Little is known regarding the impact of genomic variants on warfarin dose requirements for populations that may be described as Latino. A single genome-wide association study of warfarin stable dose in a Brazilian cohort corroborated warfarin associations in variants of CYP2C9 and VKORC140. While a Brazilian population may, or may not, be described at Latino, the cohort surveyed exhibits ancestral admixture from three founder populations with a majority of the genome representing European reference genomes (>75% in Parra et. al., and >68% here, on average). Given the ancestral admixture of the Brazilian population and other Latino populations, principal components were employed to control for global ancestral estimates in previous analyses. Our comparable analysis provides further evidence for the association of VKORC1 polymorphisms on warfarin dose. Intronic VKORC1 variants rs9934438 and rs8050894 were significantly associated in both of our tested cohorts, regardless of allele frequencies differences. Principal components, however, can dramatically decrease the power of an analysis and may have led to filtering out important relationships with strict statistical thresholds.
Tractor has yet to be applied to a 3-way admixed (with significant ancestral portions from three founder populations) cohort, nor has it been used in pharmacogenomic research, to date. It is imperative to note the need for comparable ancestry proportions when assessing more than one admixed population. As shown in Figure 1, the only appreciable ancestry proportion that was comparable between the replication and discovery cohort was the section that aligned with European ancestry. Thus, although including a seemingly comparable 3-way admixed replication cohort, we had low power to interrogate portions of the ancestry that aligned with American or African ancestry. Unrealistic effect sizes and statistical artifacts can be seen throughout our Tractor analyses (Figure 3), specifically in lower proportion ancestral segments (i.e. African ancestral proportions), highlighting the need for larger cohorts overall to balance the ever-growing number of SNPs and ancestral identities. The only vitamin K pathway variants that were implicated by both our primary and secondary analyses are located inVKORC1. Although the associations of warfarin dose with genes presented in this analysis are preliminary, Tractor was able to identify known warfarin associated VKORC1 variants while retaining all study participants, regardless of admixture, and gaining information from the haplotypes of the cohort.
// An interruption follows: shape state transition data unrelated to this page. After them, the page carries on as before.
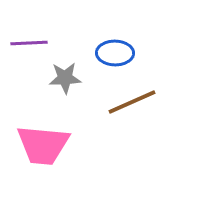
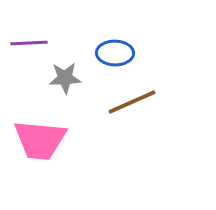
pink trapezoid: moved 3 px left, 5 px up
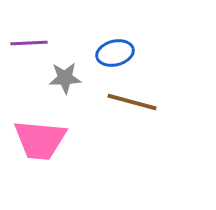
blue ellipse: rotated 15 degrees counterclockwise
brown line: rotated 39 degrees clockwise
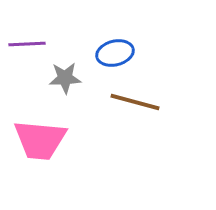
purple line: moved 2 px left, 1 px down
brown line: moved 3 px right
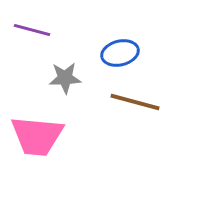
purple line: moved 5 px right, 14 px up; rotated 18 degrees clockwise
blue ellipse: moved 5 px right
pink trapezoid: moved 3 px left, 4 px up
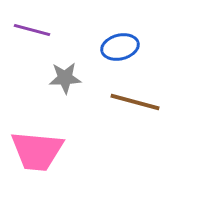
blue ellipse: moved 6 px up
pink trapezoid: moved 15 px down
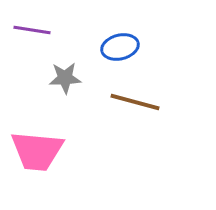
purple line: rotated 6 degrees counterclockwise
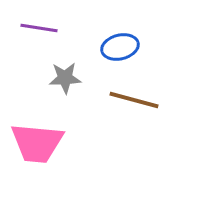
purple line: moved 7 px right, 2 px up
brown line: moved 1 px left, 2 px up
pink trapezoid: moved 8 px up
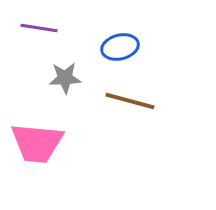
brown line: moved 4 px left, 1 px down
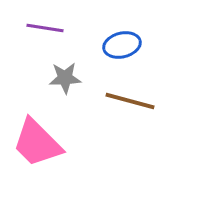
purple line: moved 6 px right
blue ellipse: moved 2 px right, 2 px up
pink trapezoid: rotated 40 degrees clockwise
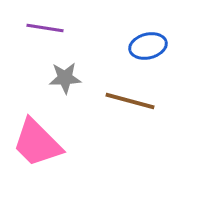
blue ellipse: moved 26 px right, 1 px down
The disparate ancestries of the cohorts draws attention to a key importance of how we in the U.S. categorize individuals as Latino, especially in warfarin dose prediction research. Latin American populations, as mentioned previously, have a unique history of European colonization, which has led to the admixture of many Indigenous American people’s genomes with those of the colonizing Europeans and enslaved Africans they brought to the Americas. This admixture highlights challenges for the current Clinical Pharmacogenetics Implementation Consortium guideline for warfarin dosing which discriminates between patients with [West] African ancestry and non-African ancestry41. For example, should any amount of African ancestry require an individual to obtain additional genotyping prior to benefiting from PGx dosing? Further, does the patient’s African ancestry need to be recent to be relevant, i.e., do Latino patients with colonial admixture events from the 1500s require additional genetic testing or will knowledge of recent African ancestry be a proxy for African ancestry.
More broadly, the classification of individuals as Latino for prediction of phenotypic outcomes is largely uninformative. Individuals identifying as Latino may be as diverse as humans themselves given that the definition of Latino employs an expansive geographical region, Latin America. The region of the Americas where colonizers spoke Latin-derived languages encompasses an expansive land mass where a person of nearly any ancestral background may reside. The definition of Latino is not interchangeable with Hispanic, since Spain has colonized many countries worldwide in its imperialist history, apart from countries in the Americas, and this would imply that the language spoken by the person is biologically meaningful in some way.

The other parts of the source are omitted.